Jada is a kind soul. She has made a ton of friends and is a leader in her classroom. She is always looking for ways she can make a difference. If you know Jada, you know, that she has a pure heart and when you are around her you can feel it. It’s unfortunate that these characteristics are pointed out less and her size and body image is pointed out more. As well-adjusted as she is, she will still probably struggle with some body image stuff. Especially with the way media portrays women and girls, with an ideal beauty girls feel they need to live up to.
As her mom, the most important role model to her, all I can do is strive to engage in less appearance based conversation.
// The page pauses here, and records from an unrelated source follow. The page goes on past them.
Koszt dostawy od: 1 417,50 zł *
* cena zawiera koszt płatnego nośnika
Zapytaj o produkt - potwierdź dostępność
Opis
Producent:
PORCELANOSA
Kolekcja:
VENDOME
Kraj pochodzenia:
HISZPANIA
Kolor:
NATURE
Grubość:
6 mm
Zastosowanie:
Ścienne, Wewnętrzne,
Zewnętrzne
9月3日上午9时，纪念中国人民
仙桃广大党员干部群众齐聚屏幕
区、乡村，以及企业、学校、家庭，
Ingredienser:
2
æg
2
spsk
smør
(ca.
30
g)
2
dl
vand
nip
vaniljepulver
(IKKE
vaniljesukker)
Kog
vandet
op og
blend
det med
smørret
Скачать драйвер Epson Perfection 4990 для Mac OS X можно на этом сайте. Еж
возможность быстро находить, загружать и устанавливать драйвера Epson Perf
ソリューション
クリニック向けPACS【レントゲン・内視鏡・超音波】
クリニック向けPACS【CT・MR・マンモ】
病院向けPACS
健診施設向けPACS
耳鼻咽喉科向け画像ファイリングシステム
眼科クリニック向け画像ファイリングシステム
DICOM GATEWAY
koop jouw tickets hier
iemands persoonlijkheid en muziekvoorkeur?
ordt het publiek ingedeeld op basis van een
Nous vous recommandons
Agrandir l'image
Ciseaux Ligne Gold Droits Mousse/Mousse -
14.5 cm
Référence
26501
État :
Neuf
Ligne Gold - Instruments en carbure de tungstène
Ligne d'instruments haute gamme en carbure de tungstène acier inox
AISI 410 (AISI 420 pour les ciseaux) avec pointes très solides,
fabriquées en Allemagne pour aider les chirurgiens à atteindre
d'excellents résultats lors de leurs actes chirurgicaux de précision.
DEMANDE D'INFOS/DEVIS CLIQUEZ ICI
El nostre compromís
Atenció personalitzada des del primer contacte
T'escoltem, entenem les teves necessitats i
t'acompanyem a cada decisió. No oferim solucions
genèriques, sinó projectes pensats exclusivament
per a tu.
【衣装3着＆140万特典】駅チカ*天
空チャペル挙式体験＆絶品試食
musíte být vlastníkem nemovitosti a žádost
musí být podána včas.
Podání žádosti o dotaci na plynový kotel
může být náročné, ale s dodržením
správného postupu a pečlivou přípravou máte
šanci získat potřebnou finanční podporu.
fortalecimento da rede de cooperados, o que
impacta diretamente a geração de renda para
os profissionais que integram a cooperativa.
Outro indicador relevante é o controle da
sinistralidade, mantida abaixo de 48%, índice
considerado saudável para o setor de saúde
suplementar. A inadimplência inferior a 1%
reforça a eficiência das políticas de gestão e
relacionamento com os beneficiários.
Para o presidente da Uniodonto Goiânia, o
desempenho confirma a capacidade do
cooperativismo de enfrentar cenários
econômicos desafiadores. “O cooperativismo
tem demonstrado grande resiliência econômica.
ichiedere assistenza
In doing this, the focus for women and girls shifts from us being objects, to us being talented, creative, and gifted people with so much character. When we change the conversation and compliments we give to women and girls from appearance- based to character -based, we are helping them focus on the stuff about them that truly matters. It really is quite empowering.
I feel so blessed to have come across an event that will be taking place on April 28th, Called G day for girls. It is a new social movement that celebrates and empowers girls. It is a day where girls between the age of 10-12 get together for a day long event geared towards puberty, positive body image, anti-bullying,health and mental wellness. I hope that Jada will make some connections with other girls in this day of self-exploration. I have no doubt that Jada will come home empowered. If you have a daughter between the age of 10-12 and would like her to be a part of this event you can get more information from their site @ gdayforgirls.com.